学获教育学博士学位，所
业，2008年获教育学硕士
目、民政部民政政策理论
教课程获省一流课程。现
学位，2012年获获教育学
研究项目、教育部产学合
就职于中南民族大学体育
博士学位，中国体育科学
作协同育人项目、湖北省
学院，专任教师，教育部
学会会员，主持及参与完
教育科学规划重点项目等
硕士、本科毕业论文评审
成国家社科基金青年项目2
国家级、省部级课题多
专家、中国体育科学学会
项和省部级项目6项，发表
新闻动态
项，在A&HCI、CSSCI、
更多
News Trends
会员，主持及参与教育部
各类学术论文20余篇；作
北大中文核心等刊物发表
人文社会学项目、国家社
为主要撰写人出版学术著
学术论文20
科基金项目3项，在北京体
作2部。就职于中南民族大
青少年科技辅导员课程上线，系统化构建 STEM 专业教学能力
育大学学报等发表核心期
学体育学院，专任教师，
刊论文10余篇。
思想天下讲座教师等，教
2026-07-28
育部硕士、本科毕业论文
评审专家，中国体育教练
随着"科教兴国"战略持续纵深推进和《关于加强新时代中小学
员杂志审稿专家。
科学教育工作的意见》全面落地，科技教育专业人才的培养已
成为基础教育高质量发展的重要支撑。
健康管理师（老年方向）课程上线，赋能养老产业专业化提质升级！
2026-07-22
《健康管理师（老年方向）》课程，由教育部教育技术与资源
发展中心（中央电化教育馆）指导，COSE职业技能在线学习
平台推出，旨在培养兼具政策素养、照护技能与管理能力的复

==

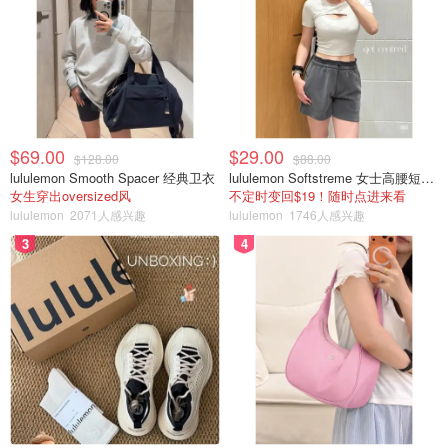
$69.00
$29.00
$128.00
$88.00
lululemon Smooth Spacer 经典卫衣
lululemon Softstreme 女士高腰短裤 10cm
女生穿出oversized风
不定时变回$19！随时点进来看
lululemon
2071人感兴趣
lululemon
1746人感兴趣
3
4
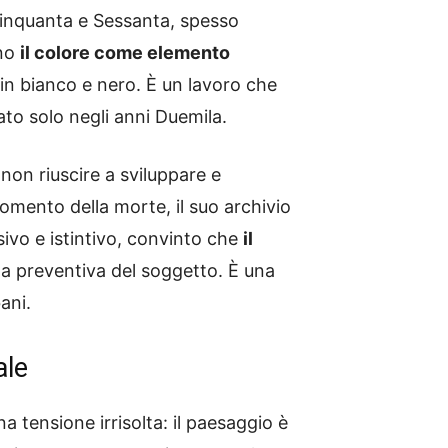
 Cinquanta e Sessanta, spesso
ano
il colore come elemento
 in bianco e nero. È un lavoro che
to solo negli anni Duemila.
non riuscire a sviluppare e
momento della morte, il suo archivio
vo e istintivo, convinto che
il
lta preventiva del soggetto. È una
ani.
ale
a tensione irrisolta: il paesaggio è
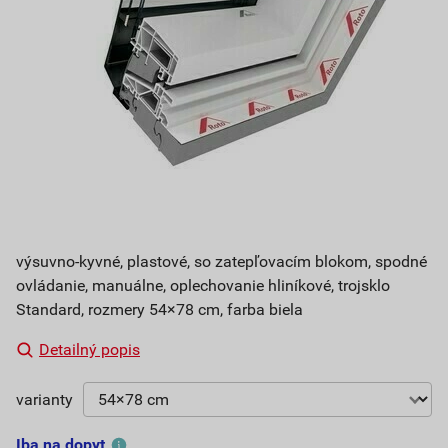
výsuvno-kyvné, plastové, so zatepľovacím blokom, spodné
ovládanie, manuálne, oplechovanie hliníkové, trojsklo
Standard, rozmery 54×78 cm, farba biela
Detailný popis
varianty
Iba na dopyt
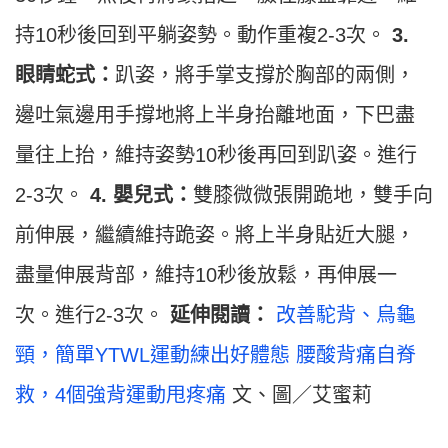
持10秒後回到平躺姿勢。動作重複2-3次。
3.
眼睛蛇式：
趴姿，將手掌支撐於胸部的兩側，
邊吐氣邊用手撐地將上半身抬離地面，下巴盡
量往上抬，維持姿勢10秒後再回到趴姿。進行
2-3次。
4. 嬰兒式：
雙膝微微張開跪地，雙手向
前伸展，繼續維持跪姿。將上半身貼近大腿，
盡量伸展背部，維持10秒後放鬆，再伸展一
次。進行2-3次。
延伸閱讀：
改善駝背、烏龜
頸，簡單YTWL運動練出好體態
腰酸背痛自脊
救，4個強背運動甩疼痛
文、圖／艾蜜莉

What you need to do | Your answer must be a single number: the count of lines in the records above that contain "健康管理师".

Exercise answer | 2